In 2015, a liberal blogger called Avijit Roy was stabbed and hacked to death as he was leaving a book fair in Bangladesh. It marked the tensions straining the political and social fabrics of Bangladesh. In the past three to four years, at least sixteen people – including the founder of the first gay magazine – have been murdered in Bangladesh. The weakened capacity of the Bangladeshi state, trying to apprehend and punish the Islamists of the Jamaat-e-Islami party who sided with Pakistan in 1971, has left an open space for militant religious conservatives to inflict violence upon the secular progressive voice of Bangladesh.
There is something disheartening to see a country, crumpled by its staggering poverty and political corruption, fall towards the very values it rose against. Whereas India and Pakistan were states founded upon the concept of religious states, Bangladesh was different. It wasn’t about Muslims or Hindus but about Bengali people fighting to preserve their culture and their history. It was a secular country, and there was something movingly beautiful in that. Today, that legacy is threatened by the rise of religious conservatives.
There is a tendency for some to see what happens there and imagine a similar tug of war between liberals and conservatives taking place here. But extremists here are of a different breed, fuelled by different motivations that are often more political and cultural than religious. Even in Bangladesh, the flare in support for a party like Jamaat has to be contextualised with the crippling levels of poverty and the increasingly draconian and authoritarian measures of the Bangladeshi government, which endures a political crisis almost daily. The fight that faces liberal Muslims here is not nearly as intimidating as it is in countries such as Bangladesh and Pakistan.
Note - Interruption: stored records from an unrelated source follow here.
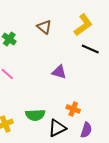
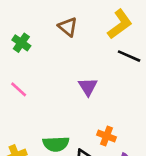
purple triangle: (59, 72) -> (88, 87), turned 42

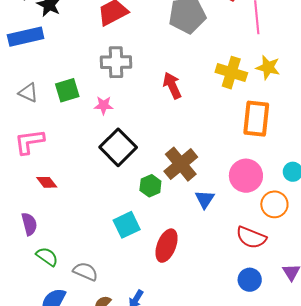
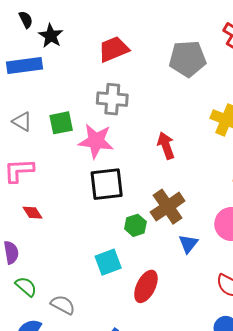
red arrow: (172, 86) -> (166, 146), moved
pink star: (104, 105) -> (96, 141), size x1.8
black square: (118, 147) -> (107, 184), turned 33

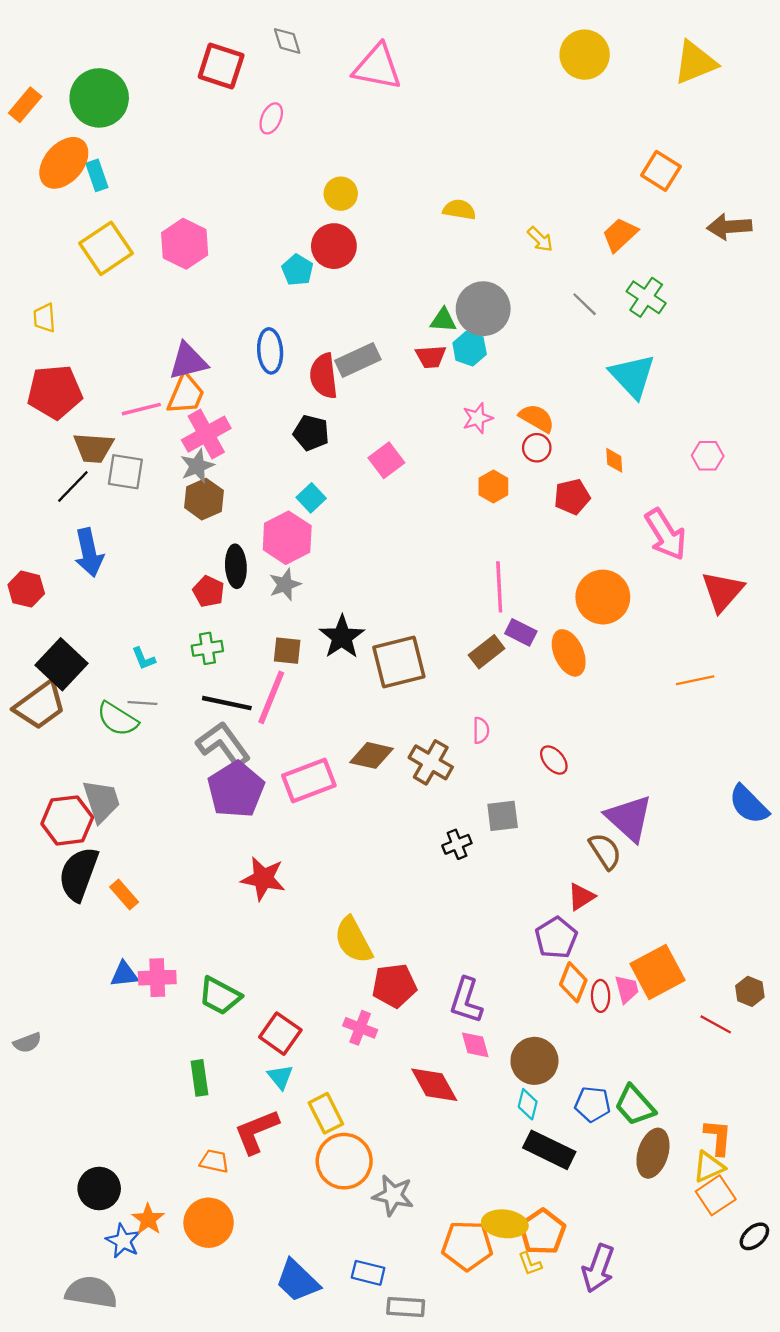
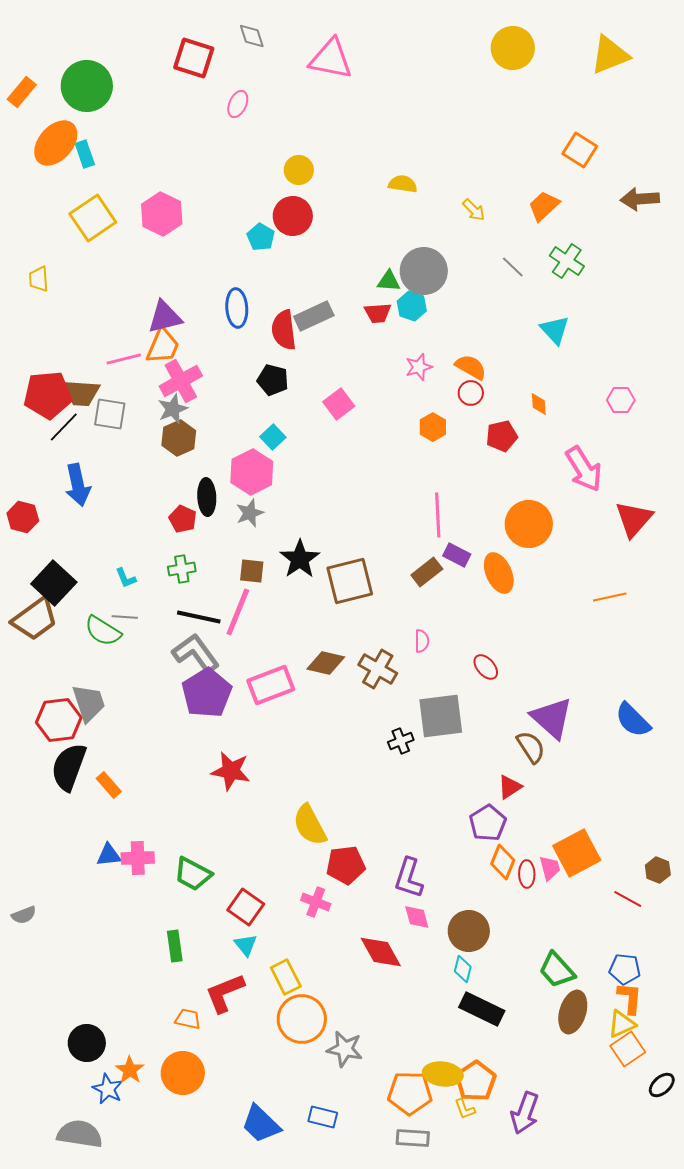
cyan triangle: (632, 376) -> (555, 330), size x0.7
red pentagon: (55, 392) -> (48, 395), moved
blue semicircle: (749, 804) -> (633, 720), moved
gray square: (503, 816) -> (441, 716), size x1.6
blue pentagon: (593, 1104) -> (625, 969), moved
gray rectangle: (406, 1307) -> (413, 1138), moved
Yet there is misogyny. There is abuse, and an almost compulsive need for some religious conservatives within the population to immediately attack liberal Muslims, secularists and feminists. Those who suggest reform are immediately deemed to have been intellectually colonised by the west, “uncle toms”, branded as traitors who are supposedly siding with some sort of Zionist western liberal government conspiracy. For many liberal Muslims there is an apprehension in sometimes voicing criticisms of their own community in fear that it might become appropriated by the far-right. This has often fuelled the suspicion that liberal Muslims simply help the far-right, and there is at times a reluctance to voice criticism of internal problems for fear of helping the far-right.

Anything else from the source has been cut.